My friend started dating a new woman 2 months ago who determined that I am a threat, and accused him of planning on cheating on her with me. Apparently there was some drama surrounding hanging out with her ex-boyfriend as well. She and I are completely different. She does recreational drugs, parties, goes to concerts/music festivals, while I don’t drink, use drugs, or party. There’s no way either my friend or I would cheat.

Apparently she went through his text messages (there were texts I sent to him telling him to break up with her because she is a bad influence), and is claiming she will break up with him if he talks to me again. Apparently they have been having fights relating to trust (yet they’ve only been dating for 2 months).

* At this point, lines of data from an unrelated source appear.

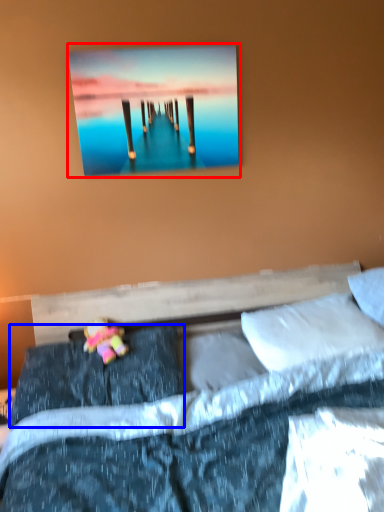 Question: Which object is closer to the camera taking this photo, picture frame (highlighted by a red box) or pillow (highlighted by a blue box)?

Choices:
 (A) picture frame
 (B) pillow

Answer: (B) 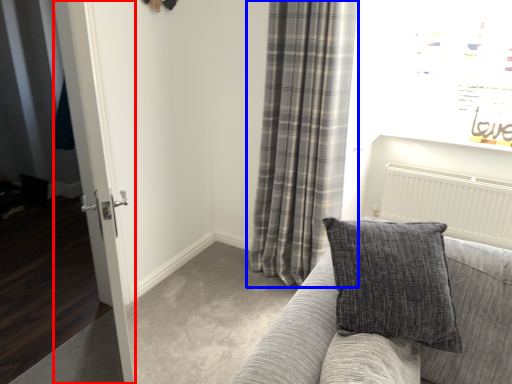 Question: Which object appears closest to the camera in this image, glass door (highlighted by a red box) or curtain (highlighted by a blue box)?

Choices:
 (A) glass door
 (B) curtain

Answer: (A) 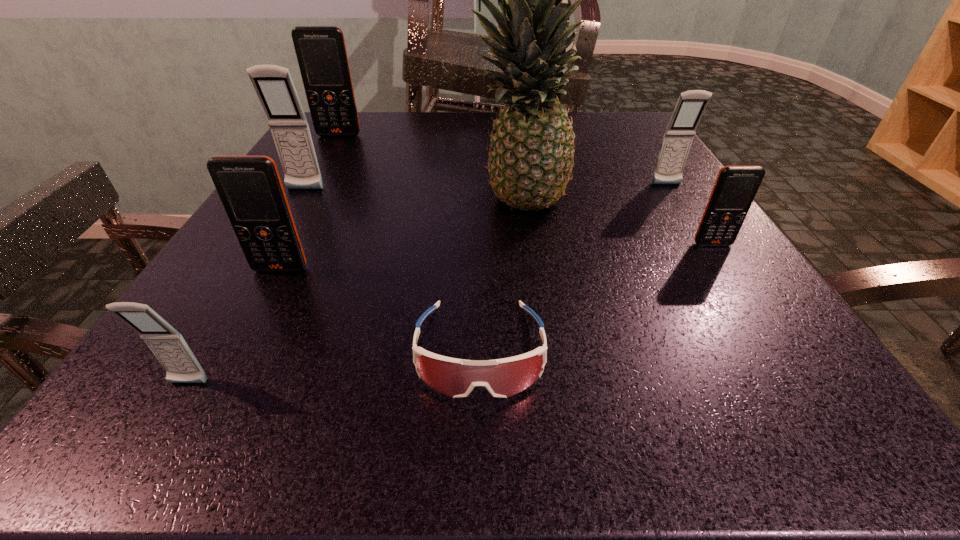 Image resolution: width=960 pixels, height=540 pixels. Find the location of `the second nearest orange cellular telephone`. the second nearest orange cellular telephone is located at coordinates (735, 188).

Image resolution: width=960 pixels, height=540 pixels. Identify the location of the rightmost orange cellular telephone. (735, 188).

Image resolution: width=960 pixels, height=540 pixels. I want to click on the nearest gray cellular telephone, so click(167, 344).

Where is `the smallest gray cellular telephone`? Image resolution: width=960 pixels, height=540 pixels. the smallest gray cellular telephone is located at coordinates (167, 344).

You are a GUI agent. You are given a task and a screenshot of the screen. Output one action in this format:
    pyautogui.click(x=<x>, y=<y>)
    Task: Click on the shortest object
    Image resolution: width=960 pixels, height=540 pixels.
    Given the screenshot: What is the action you would take?
    pyautogui.click(x=456, y=378)

Where is `goggles`? goggles is located at coordinates (456, 378).

You are a GUI agent. You are given a task and a screenshot of the screen. Output one action in this format:
    pyautogui.click(x=<x>, y=<y>)
    Task: Click on the free space located on the front of the tallest object
    The height and width of the screenshot is (540, 960).
    Given the screenshot: What is the action you would take?
    pyautogui.click(x=523, y=258)

Locate an element on the screen. vacant space situated on the screen of the farthest orange cellular telephone is located at coordinates (544, 179).

In order to click on vacant space located on the front-facing side of the biggest gray cellular telephone in this screenshot , I will do `click(280, 232)`.

The image size is (960, 540). Find the location of `vacant space located 0.350m on the screen of the third nearest orange cellular telephone`. vacant space located 0.350m on the screen of the third nearest orange cellular telephone is located at coordinates (287, 225). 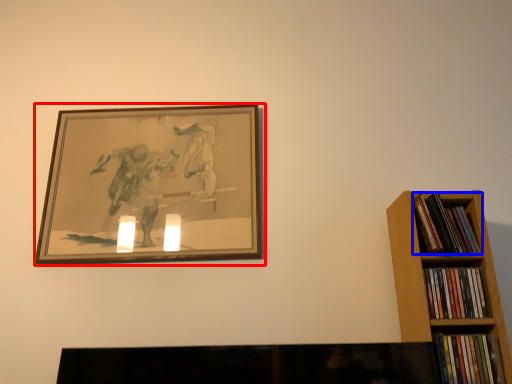 Question: Which object is closer to the camera taking this photo, picture frame (highlighted by a red box) or book (highlighted by a blue box)?

Choices:
 (A) picture frame
 (B) book

Answer: (B) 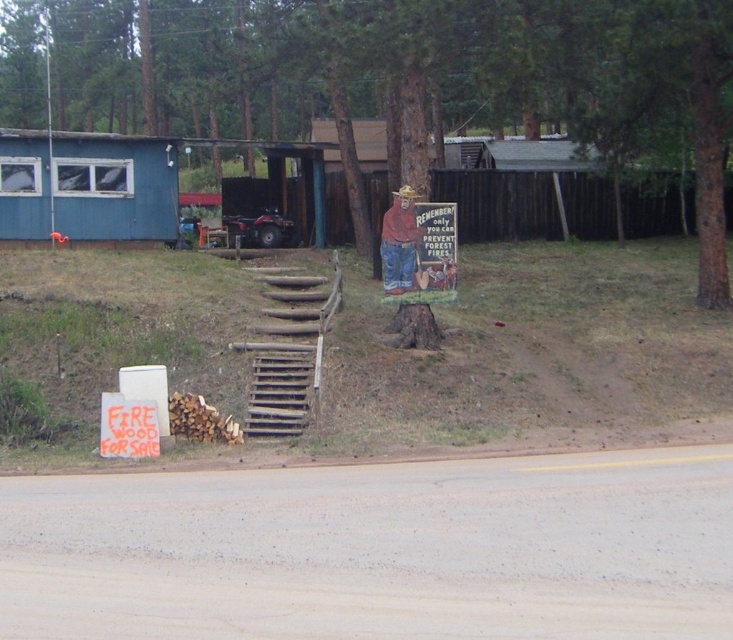 Question: Is brown wood tree stump at center bigger than blue wooden hut at left?

Choices:
 (A) yes
 (B) no

Answer: (A)

Question: Which of these objects is positioned farthest from the blue wooden hut at left?

Choices:
 (A) wooden stairs at center
 (B) orange wood sign at lower left

Answer: (B)

Question: Is blue wooden hut at left closer to the viewer compared to orange wood sign at lower left?

Choices:
 (A) no
 (B) yes

Answer: (A)

Question: Does brown wood tree stump at center appear on the left side of blue wooden hut at left?

Choices:
 (A) yes
 (B) no

Answer: (B)

Question: Which object appears closest to the camera in this image?

Choices:
 (A) brown wood tree stump at center
 (B) blue wooden hut at left

Answer: (A)

Question: Which point appears closest to the camera in this image?

Choices:
 (A) (578, 58)
 (B) (147, 419)
 (C) (21, 198)
 (D) (235, 349)

Answer: (B) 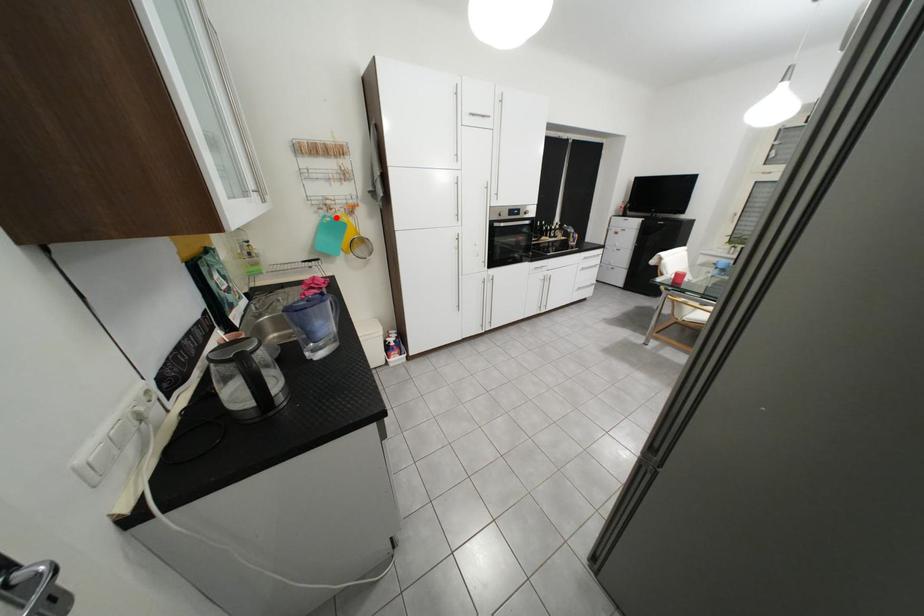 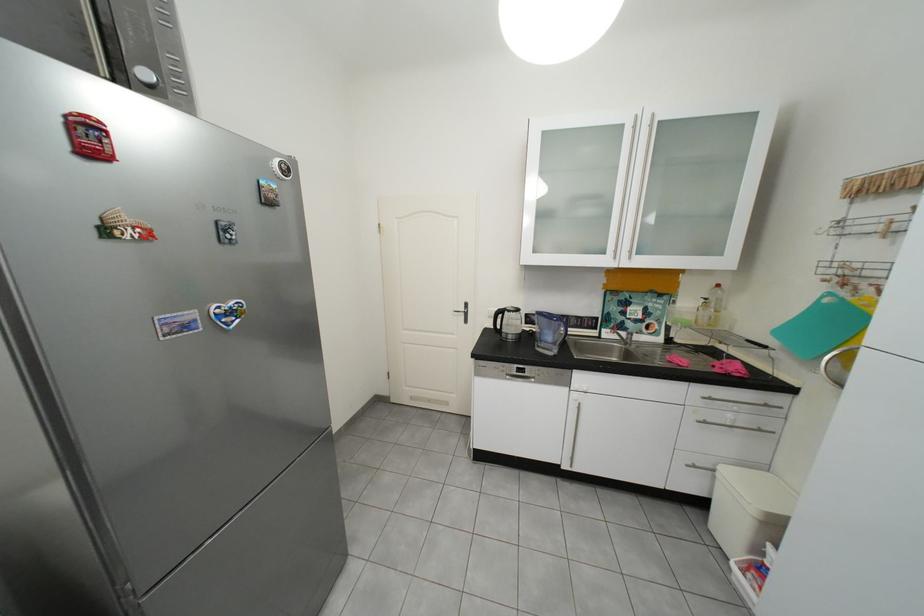 Question: I am providing you with two images of the same scene from different viewpoints. Given a red point in image1, look at the same physical point in image2. Is it:

Choices:
 (A) Closer to the viewpoint
 (B) Farther from the viewpoint

Answer: (B) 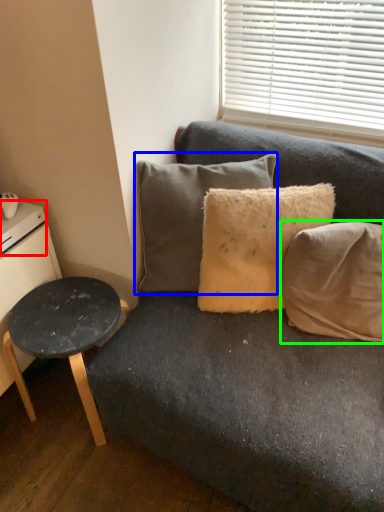 Question: Which object is positioned farthest from drawer (highlighted by a red box)? Select from pillow (highlighted by a blue box) and pillow (highlighted by a green box).

Choices:
 (A) pillow
 (B) pillow

Answer: (B) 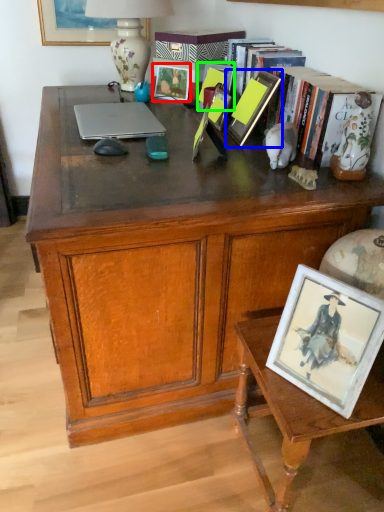 Question: Considering the real-world distances, which object is closest to picture frame (highlighted by a red box)? picture frame (highlighted by a blue box) or picture frame (highlighted by a green box).

Choices:
 (A) picture frame
 (B) picture frame

Answer: (B) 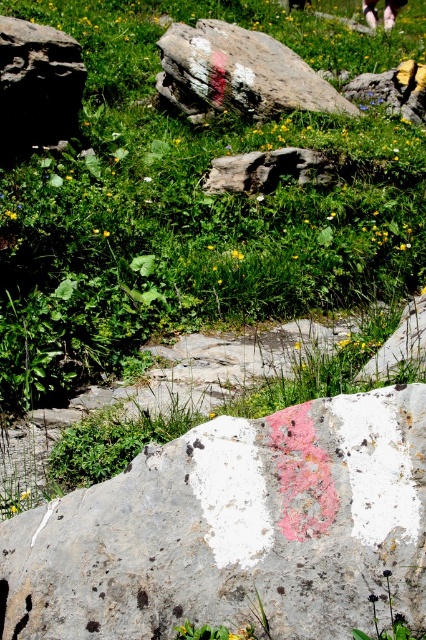 Consider the image. Does white stone at upper center have a larger size compared to pink fabric pants at upper center?

Yes.

Is white stone at upper center closer to camera compared to pink fabric pants at upper center?

Yes, white stone at upper center is in front of pink fabric pants at upper center.

Which is in front, point (391, 96) or point (388, 28)?

Point (391, 96) is in front.

You are a GUI agent. You are given a task and a screenshot of the screen. Output one action in this format:
    pyautogui.click(x=<x>, y=<y>)
    Task: Click on the white stone at upper center
    
    Given the screenshot: What is the action you would take?
    pyautogui.click(x=393, y=90)

Does smooth gray rock at upper left appear under pink fabric pants at upper center?

Yes.

Based on the photo, who is positioned more to the left, smooth gray rock at upper left or pink fabric pants at upper center?

smooth gray rock at upper left

Is point (25, 36) positioned before point (371, 10)?

Yes, point (25, 36) is closer to viewer.

The image size is (426, 640). I want to click on smooth gray rock at upper left, so click(37, 84).

Who is lower down, white painted rock at center or smooth gray rock at upper left?

Positioned lower is smooth gray rock at upper left.

Which is behind, point (328, 99) or point (31, 29)?

The point (328, 99) is behind.

The image size is (426, 640). Find the location of `white painted rock at center`. white painted rock at center is located at coordinates (238, 74).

We also work on a side activity together, which we’ve worked together on for years. His sudden departure from our team left me with challenges for overseeing that activity. I know he was really proud to be involved (was showing her our successes on an early date).

FWIW, I’m way more attractive than she is and have known him for years so I guess she sees me as a threat. But I want my best friend back and am not willing to go no contact with him. Advice?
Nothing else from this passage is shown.